Work instructions
Transcribe word for word the section of the records below that opens with the line containing "thể các ký tự" and closes with the line containing "che costeggia la do"; drop every picture.
+ + +
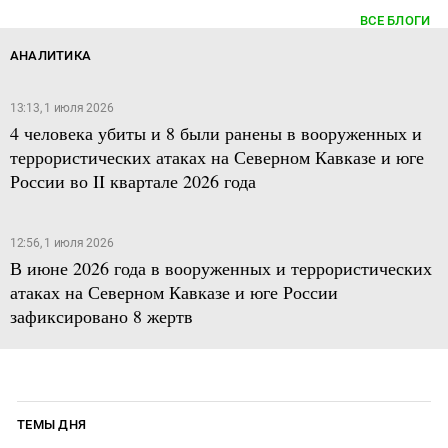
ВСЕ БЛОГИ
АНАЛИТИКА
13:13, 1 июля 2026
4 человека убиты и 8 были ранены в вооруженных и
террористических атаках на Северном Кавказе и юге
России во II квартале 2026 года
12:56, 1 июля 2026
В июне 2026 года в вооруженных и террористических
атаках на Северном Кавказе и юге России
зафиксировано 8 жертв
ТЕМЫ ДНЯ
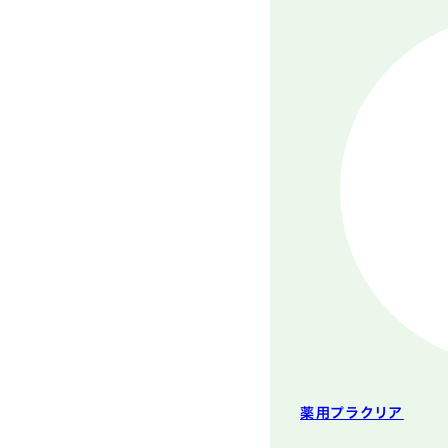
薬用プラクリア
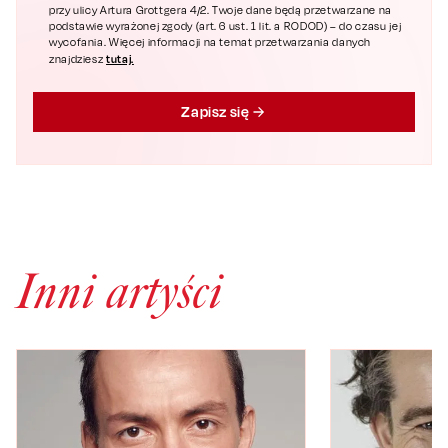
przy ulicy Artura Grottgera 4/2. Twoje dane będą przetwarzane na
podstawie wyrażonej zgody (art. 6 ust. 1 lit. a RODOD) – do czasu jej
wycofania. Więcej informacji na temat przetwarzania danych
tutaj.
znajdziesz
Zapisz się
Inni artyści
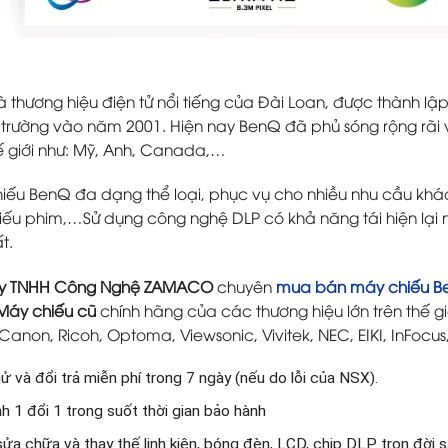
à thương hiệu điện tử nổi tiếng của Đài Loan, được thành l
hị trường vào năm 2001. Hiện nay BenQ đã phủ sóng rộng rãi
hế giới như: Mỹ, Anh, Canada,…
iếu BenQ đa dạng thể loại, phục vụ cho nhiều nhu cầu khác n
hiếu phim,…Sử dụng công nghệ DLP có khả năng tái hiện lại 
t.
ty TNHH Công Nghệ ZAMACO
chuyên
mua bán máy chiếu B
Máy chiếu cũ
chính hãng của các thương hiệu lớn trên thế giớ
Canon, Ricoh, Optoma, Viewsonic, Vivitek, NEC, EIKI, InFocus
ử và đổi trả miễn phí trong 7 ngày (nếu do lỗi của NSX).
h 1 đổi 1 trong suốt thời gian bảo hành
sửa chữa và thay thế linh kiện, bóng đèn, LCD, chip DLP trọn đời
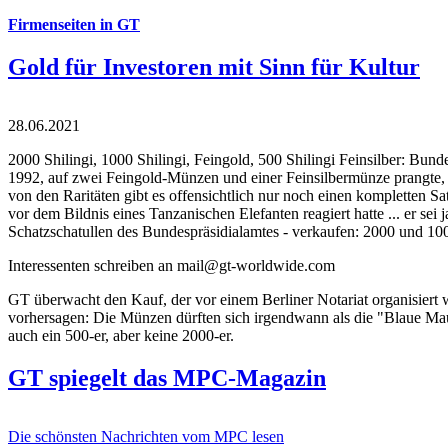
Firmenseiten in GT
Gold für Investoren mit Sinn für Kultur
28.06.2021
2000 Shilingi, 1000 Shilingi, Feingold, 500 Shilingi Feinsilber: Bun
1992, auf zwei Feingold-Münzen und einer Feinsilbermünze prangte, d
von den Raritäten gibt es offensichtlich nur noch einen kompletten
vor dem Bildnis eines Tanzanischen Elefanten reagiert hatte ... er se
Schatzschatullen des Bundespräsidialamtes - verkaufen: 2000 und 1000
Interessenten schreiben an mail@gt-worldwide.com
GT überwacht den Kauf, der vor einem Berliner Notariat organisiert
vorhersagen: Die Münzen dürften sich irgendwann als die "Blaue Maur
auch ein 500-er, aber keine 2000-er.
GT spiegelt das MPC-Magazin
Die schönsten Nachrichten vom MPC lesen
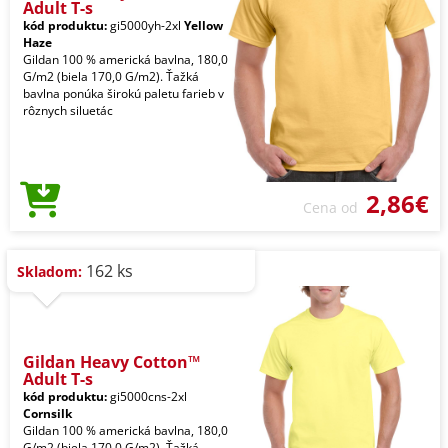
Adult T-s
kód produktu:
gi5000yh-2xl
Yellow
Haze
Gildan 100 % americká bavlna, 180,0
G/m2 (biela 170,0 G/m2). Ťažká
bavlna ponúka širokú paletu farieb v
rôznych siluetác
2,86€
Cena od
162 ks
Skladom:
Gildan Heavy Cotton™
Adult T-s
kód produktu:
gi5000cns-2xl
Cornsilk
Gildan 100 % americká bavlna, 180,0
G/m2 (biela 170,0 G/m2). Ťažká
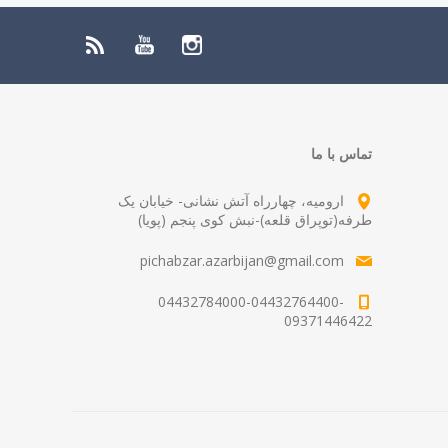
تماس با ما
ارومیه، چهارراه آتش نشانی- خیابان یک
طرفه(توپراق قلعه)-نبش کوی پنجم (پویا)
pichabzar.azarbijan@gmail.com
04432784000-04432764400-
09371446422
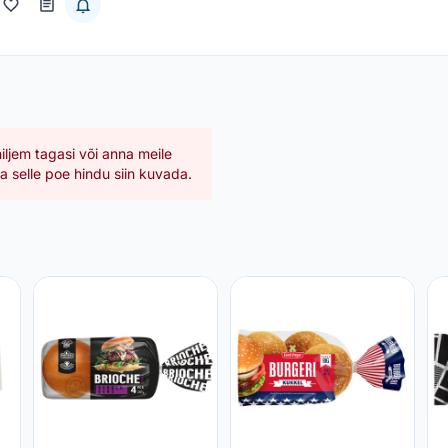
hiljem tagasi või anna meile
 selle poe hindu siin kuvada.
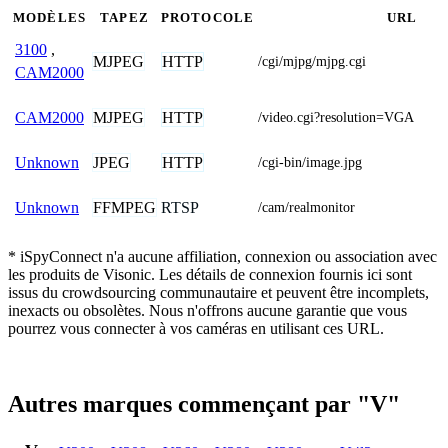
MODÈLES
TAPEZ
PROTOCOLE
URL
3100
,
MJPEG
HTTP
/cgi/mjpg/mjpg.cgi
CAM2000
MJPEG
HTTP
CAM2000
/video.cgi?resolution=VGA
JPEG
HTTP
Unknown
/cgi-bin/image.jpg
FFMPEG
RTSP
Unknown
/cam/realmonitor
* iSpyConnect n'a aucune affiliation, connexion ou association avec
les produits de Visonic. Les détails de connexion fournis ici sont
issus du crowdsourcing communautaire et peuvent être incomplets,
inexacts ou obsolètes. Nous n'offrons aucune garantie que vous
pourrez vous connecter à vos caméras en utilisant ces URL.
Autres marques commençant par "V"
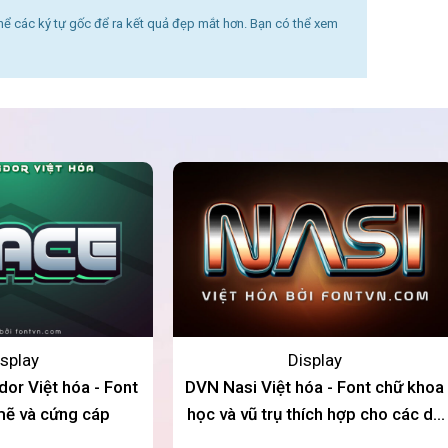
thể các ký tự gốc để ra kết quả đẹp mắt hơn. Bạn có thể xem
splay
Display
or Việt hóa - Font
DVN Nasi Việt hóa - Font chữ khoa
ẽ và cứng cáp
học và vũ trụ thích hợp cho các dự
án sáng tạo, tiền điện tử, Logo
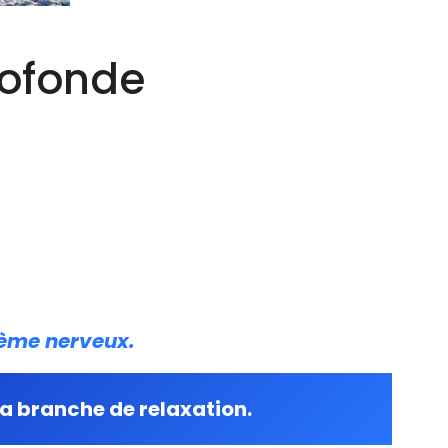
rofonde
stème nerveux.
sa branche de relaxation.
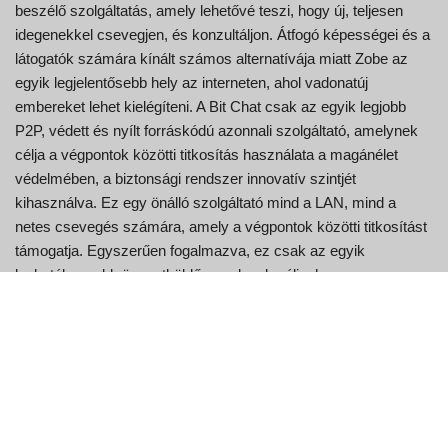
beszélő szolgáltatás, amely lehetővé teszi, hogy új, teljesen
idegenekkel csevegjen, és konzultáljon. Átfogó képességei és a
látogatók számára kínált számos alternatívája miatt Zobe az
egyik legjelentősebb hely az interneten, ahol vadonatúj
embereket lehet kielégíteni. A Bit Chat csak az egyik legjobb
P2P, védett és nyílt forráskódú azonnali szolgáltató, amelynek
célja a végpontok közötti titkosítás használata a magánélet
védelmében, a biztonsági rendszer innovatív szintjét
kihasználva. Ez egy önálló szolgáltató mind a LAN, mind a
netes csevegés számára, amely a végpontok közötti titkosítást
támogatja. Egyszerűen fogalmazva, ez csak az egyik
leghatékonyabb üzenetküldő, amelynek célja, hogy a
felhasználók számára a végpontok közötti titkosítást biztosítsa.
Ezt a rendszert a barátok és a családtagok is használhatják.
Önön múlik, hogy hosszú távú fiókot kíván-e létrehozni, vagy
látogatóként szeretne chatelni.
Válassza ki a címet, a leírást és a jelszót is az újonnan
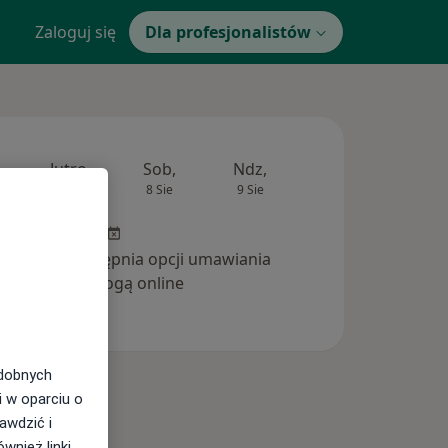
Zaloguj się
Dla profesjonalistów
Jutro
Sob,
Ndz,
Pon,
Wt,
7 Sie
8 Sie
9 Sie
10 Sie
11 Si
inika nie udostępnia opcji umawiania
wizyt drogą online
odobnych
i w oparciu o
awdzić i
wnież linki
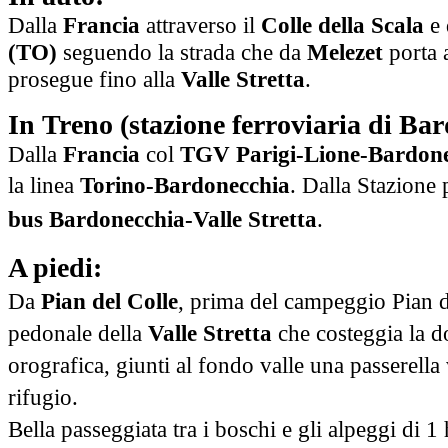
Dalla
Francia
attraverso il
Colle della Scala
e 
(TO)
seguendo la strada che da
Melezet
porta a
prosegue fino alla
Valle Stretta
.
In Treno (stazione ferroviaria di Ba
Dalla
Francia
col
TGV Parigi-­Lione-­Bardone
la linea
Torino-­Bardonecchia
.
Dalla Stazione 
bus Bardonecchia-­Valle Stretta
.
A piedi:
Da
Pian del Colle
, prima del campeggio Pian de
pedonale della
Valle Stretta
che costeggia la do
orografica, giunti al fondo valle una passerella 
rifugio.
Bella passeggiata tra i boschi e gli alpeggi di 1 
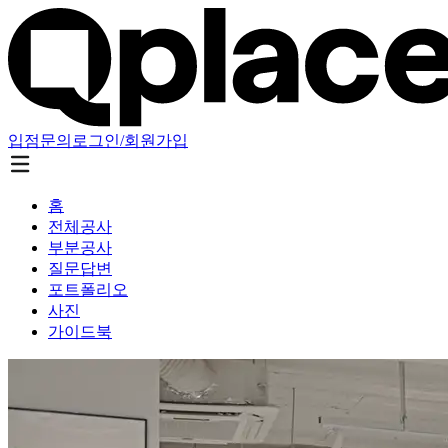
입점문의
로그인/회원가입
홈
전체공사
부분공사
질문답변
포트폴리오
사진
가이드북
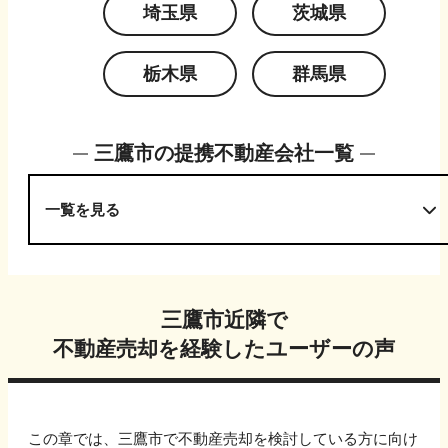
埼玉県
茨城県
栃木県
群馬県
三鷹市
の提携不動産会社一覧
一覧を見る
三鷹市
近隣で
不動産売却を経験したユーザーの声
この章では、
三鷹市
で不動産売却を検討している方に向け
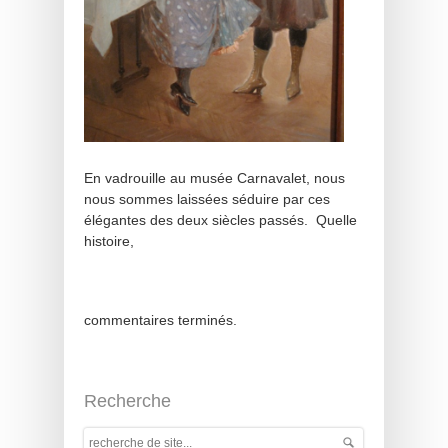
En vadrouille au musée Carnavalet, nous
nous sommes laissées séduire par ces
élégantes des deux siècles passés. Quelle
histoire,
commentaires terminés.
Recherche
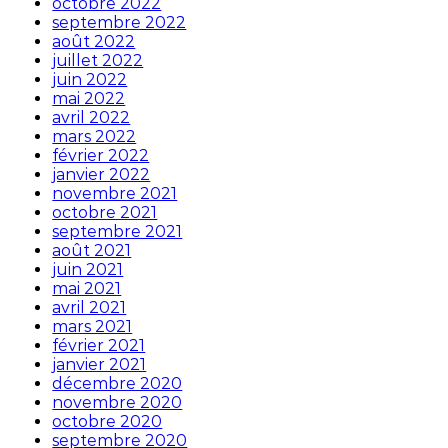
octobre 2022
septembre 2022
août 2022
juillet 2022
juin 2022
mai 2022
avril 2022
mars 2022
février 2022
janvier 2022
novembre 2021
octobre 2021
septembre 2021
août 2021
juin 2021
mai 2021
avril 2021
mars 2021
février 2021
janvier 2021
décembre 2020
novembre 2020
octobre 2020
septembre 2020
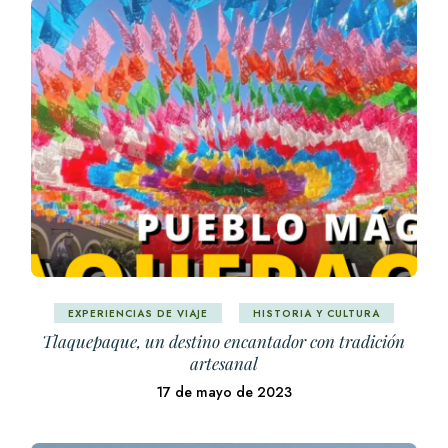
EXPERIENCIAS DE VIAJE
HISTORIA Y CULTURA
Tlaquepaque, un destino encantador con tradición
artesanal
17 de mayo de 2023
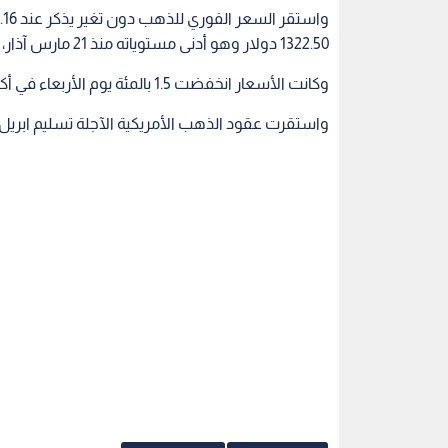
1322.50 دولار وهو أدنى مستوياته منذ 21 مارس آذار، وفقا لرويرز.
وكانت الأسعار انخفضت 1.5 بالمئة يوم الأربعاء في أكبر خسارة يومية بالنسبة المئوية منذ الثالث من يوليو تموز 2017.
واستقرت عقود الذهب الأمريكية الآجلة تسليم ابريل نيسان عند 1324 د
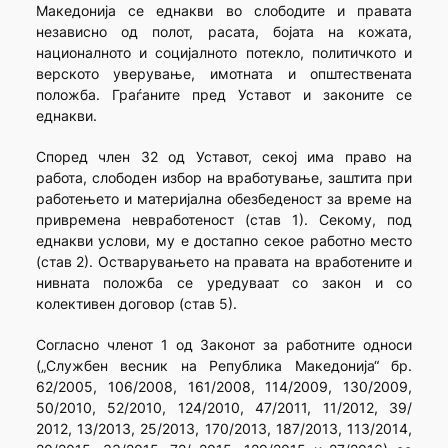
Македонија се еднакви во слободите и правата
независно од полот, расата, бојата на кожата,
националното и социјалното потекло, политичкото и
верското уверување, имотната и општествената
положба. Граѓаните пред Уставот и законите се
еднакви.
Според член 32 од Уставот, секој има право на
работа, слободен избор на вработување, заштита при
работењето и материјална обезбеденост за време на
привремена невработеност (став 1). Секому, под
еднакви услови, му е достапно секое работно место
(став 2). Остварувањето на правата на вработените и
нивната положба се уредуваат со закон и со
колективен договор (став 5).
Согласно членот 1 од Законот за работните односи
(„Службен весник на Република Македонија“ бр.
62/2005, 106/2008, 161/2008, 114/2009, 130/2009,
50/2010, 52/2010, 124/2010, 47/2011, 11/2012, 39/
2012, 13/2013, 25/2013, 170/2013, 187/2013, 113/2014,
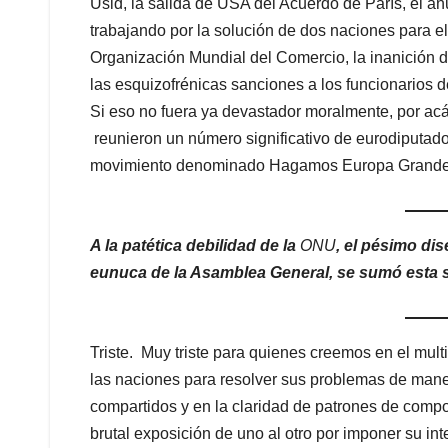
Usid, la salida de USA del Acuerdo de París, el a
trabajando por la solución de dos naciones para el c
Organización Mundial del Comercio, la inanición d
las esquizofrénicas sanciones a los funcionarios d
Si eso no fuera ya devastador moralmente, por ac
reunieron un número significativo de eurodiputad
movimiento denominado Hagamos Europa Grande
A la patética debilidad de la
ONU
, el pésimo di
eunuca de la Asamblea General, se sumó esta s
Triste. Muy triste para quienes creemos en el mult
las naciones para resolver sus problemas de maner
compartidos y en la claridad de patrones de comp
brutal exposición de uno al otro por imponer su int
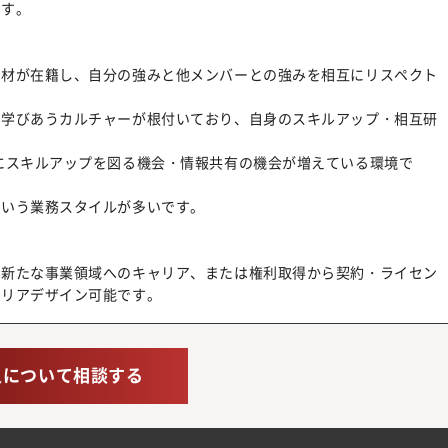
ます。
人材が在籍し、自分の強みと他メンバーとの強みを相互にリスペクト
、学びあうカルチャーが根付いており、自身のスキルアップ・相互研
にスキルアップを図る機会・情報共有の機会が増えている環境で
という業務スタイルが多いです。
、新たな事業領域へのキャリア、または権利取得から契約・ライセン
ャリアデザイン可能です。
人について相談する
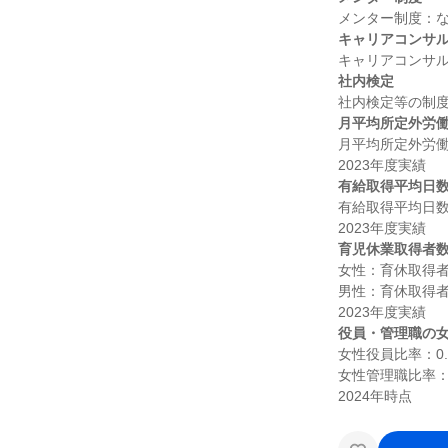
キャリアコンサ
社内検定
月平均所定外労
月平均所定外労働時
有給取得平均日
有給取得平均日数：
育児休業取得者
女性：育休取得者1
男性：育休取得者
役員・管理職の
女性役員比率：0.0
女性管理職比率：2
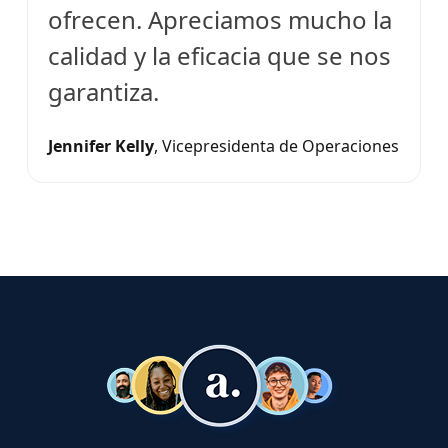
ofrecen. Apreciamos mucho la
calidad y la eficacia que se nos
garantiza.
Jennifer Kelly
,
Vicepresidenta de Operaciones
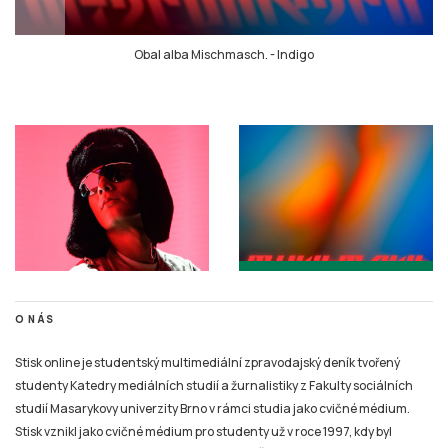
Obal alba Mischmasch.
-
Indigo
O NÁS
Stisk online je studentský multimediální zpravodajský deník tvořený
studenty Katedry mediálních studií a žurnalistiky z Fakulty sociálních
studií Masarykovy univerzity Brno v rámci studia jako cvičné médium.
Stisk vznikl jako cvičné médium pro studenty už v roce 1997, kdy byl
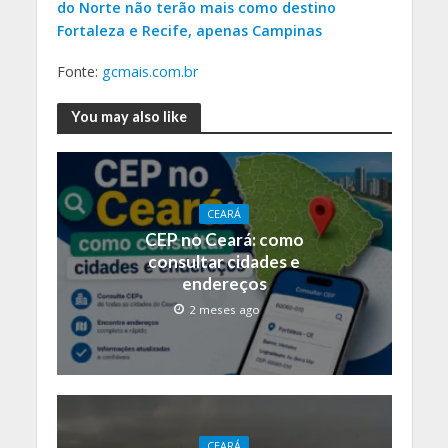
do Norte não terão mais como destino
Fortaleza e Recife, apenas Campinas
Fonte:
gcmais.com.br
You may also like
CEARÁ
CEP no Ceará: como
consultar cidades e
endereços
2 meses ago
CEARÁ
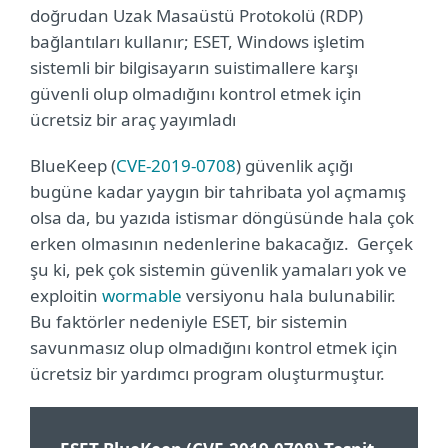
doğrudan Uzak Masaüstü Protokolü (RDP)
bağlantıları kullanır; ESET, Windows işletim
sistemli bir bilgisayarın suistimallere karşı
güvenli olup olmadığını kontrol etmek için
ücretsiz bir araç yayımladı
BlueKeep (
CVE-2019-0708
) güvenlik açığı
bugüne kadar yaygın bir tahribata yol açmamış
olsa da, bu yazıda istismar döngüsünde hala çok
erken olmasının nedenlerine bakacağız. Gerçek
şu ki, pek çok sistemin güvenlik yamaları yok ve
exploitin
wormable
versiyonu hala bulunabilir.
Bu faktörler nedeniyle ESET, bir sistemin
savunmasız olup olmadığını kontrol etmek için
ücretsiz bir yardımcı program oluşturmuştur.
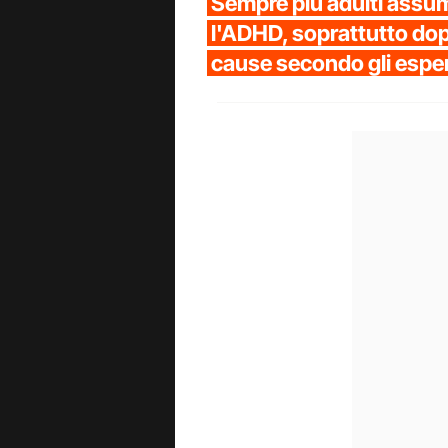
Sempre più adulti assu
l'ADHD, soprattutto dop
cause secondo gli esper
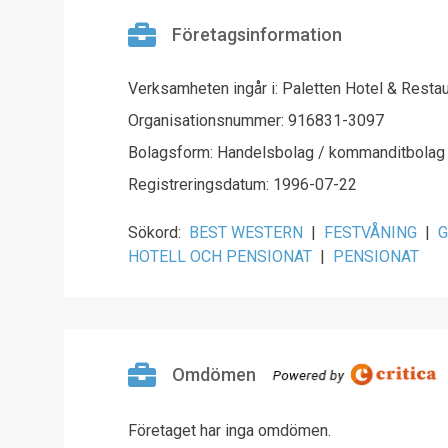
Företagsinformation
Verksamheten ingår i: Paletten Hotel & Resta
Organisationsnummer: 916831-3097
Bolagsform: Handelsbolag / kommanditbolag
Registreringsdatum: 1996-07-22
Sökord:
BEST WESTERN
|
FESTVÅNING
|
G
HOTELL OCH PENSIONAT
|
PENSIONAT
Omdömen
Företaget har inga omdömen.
+ + +
Response box
thể các ký tự gốc để ra kết quả đẹp mắt hơn. Bạn có thể xem
splay
Display
or Việt hóa - Font
DVN Nasi Việt hóa - Font chữ khoa
ẽ và cứng cáp
học và vũ trụ thích hợp cho các dự
án sáng tạo, tiền điện tử, Logo
rofonde
stème nerveux.
sa branche de relaxation.
beszélő szolgáltatás, amely lehetővé teszi, hogy új, teljesen
idegenekkel csevegjen, és konzultáljon. Átfogó képességei és a
látogatók számára kínált számos alternatívája miatt Zobe az
egyik legjelentősebb hely az interneten, ahol vadonatúj
embereket lehet kielégíteni. A Bit Chat csak az egyik legjobb
P2P, védett és nyílt forráskódú azonnali szolgáltató, amelynek
célja a végpontok közötti titkosítás használata a magánélet
védelmében, a biztonsági rendszer innovatív szintjét
kihasználva. Ez egy önálló szolgáltató mind a LAN, mind a
netes csevegés számára, amely a végpontok közötti titkosítást
támogatja. Egyszerűen fogalmazva, ez csak az egyik
leghatékonyabb üzenetküldő, amelynek célja, hogy a
felhasználók számára a végpontok közötti titkosítást biztosítsa.
Ezt a rendszert a barátok és a családtagok is használhatják.
Önön múlik, hogy hosszú távú fiókot kíván-e létrehozni, vagy
látogatóként szeretne chatelni.
Válassza ki a címet, a leírást és a jelszót is az újonnan
Zaloguj się
Dla profesjonalistów
Jutro
Sob,
Ndz,
Pon,
Wt,
7 Sie
8 Sie
9 Sie
10 Sie
11 Si
inika nie udostępnia opcji umawiania
wizyt drogą online
odobnych
i w oparciu o
awdzić i
wnież linki
Dalla
Francia
attraverso il
Colle della Scala
e 
(TO)
seguendo la strada che da
Melezet
porta a
prosegue fino alla
Valle Stretta
.
In Treno (stazione ferroviaria di Ba
Dalla
Francia
col
TGV Parigi-­Lione-­Bardone
la linea
Torino-­Bardonecchia
.
Dalla Stazione 
bus Bardonecchia-­Valle Stretta
.
A piedi:
Da
Pian del Colle
, prima del campeggio Pian de
pedonale della
Valle Stretta
che costeggia la do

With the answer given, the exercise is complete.